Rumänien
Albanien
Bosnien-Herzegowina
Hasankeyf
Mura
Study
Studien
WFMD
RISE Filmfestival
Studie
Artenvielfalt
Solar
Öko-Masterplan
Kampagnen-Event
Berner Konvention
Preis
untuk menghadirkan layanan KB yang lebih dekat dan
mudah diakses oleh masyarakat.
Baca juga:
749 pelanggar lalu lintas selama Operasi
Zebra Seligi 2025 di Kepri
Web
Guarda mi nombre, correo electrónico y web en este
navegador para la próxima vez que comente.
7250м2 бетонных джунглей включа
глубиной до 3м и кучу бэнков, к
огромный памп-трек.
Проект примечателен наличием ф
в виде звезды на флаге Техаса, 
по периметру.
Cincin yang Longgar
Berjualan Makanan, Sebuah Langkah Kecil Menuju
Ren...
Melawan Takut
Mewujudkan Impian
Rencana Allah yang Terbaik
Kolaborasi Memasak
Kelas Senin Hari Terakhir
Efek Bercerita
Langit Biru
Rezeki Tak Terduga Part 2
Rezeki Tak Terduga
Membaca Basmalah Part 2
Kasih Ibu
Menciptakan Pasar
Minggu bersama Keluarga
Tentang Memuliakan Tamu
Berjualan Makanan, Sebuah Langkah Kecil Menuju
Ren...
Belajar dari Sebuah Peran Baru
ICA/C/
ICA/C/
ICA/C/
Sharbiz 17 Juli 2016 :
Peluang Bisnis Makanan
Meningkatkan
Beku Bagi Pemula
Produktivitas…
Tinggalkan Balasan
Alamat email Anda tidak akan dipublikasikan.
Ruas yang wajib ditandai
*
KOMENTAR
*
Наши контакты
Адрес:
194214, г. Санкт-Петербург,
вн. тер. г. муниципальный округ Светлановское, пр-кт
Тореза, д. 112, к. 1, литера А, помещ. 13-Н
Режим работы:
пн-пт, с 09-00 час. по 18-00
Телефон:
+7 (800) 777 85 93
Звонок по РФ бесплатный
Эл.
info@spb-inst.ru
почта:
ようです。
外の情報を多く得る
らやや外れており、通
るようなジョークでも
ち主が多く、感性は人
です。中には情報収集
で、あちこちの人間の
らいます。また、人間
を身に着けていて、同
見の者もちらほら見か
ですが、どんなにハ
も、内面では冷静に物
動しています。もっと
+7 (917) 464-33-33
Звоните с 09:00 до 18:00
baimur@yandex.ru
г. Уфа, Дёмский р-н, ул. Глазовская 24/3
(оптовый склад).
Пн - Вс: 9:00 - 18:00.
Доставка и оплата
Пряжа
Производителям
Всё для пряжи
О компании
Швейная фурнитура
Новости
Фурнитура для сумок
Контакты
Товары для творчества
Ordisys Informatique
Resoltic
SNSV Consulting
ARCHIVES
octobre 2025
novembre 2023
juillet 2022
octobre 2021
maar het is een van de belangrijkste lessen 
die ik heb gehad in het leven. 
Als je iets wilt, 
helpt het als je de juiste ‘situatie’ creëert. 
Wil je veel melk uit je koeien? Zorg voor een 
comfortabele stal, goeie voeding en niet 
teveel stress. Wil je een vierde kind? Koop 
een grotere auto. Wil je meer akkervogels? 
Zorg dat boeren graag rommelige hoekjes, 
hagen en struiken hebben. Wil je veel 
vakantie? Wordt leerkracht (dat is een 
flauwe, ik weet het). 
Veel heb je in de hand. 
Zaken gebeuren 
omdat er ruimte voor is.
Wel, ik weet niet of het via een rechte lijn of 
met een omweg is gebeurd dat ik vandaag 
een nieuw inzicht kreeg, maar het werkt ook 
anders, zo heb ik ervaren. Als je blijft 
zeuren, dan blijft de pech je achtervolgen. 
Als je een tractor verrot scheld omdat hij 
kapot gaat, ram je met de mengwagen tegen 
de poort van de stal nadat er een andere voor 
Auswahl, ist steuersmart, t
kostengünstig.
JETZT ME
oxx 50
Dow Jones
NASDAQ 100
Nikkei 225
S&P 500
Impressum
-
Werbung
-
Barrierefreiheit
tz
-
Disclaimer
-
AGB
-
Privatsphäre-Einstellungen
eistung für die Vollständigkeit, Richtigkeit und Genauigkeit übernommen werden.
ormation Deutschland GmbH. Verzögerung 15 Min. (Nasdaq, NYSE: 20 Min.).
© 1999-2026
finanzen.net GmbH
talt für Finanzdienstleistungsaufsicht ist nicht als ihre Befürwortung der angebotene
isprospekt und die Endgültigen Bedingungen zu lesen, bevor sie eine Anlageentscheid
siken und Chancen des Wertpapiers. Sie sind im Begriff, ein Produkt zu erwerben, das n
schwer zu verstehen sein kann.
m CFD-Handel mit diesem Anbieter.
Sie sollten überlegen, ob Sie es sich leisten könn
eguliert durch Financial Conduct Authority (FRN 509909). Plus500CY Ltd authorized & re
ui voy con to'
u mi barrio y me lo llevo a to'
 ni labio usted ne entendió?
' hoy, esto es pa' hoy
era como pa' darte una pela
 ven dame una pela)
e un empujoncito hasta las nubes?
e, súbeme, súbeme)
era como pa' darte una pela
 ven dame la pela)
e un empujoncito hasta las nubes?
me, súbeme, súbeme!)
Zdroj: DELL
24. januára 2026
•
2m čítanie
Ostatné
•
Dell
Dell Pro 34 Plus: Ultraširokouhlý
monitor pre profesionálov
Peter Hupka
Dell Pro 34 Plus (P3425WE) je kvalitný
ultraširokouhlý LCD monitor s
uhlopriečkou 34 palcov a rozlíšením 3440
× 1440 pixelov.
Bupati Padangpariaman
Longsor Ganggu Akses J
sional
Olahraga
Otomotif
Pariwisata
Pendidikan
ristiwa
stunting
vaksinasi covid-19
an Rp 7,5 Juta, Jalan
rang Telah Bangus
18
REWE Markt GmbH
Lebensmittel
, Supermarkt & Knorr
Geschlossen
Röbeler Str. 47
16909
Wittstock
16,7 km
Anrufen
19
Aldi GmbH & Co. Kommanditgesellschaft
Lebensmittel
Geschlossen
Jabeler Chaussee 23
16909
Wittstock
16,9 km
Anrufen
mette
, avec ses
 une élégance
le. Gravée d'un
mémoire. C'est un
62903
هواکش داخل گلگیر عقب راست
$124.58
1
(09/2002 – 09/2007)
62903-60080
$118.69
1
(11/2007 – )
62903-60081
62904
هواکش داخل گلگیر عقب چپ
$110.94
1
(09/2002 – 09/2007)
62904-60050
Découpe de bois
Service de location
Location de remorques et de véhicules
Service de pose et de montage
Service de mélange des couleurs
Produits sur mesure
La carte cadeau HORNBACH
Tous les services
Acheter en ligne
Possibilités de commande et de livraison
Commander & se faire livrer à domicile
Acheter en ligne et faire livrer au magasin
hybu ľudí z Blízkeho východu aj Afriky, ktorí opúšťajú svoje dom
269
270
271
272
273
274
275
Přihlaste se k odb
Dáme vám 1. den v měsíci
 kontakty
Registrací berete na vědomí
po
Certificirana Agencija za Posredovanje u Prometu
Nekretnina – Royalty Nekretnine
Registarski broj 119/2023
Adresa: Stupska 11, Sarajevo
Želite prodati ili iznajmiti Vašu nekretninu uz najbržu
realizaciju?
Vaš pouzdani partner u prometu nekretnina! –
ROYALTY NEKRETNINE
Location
################
Above this instruction are the records; retype exactly the lines from the one containing "Artenvielfalt" up to and including the one containing "Tentang Memuliakan Tamu".

» FINISHED TASK
Artenvielfalt
Solar
Öko-Masterplan
Kampagnen-Event
Berner Konvention
Preis
untuk menghadirkan layanan KB yang lebih dekat dan
mudah diakses oleh masyarakat.
Baca juga:
749 pelanggar lalu lintas selama Operasi
Zebra Seligi 2025 di Kepri
Web
Guarda mi nombre, correo electrónico y web en este
navegador para la próxima vez que comente.
7250м2 бетонных джунглей включа
глубиной до 3м и кучу бэнков, к
огромный памп-трек.
Проект примечателен наличием ф
в виде звезды на флаге Техаса, 
по периметру.
Cincin yang Longgar
Berjualan Makanan, Sebuah Langkah Kecil Menuju
Ren...
Melawan Takut
Mewujudkan Impian
Rencana Allah yang Terbaik
Kolaborasi Memasak
Kelas Senin Hari Terakhir
Efek Bercerita
Langit Biru
Rezeki Tak Terduga Part 2
Rezeki Tak Terduga
Membaca Basmalah Part 2
Kasih Ibu
Menciptakan Pasar
Minggu bersama Keluarga
Tentang Memuliakan Tamu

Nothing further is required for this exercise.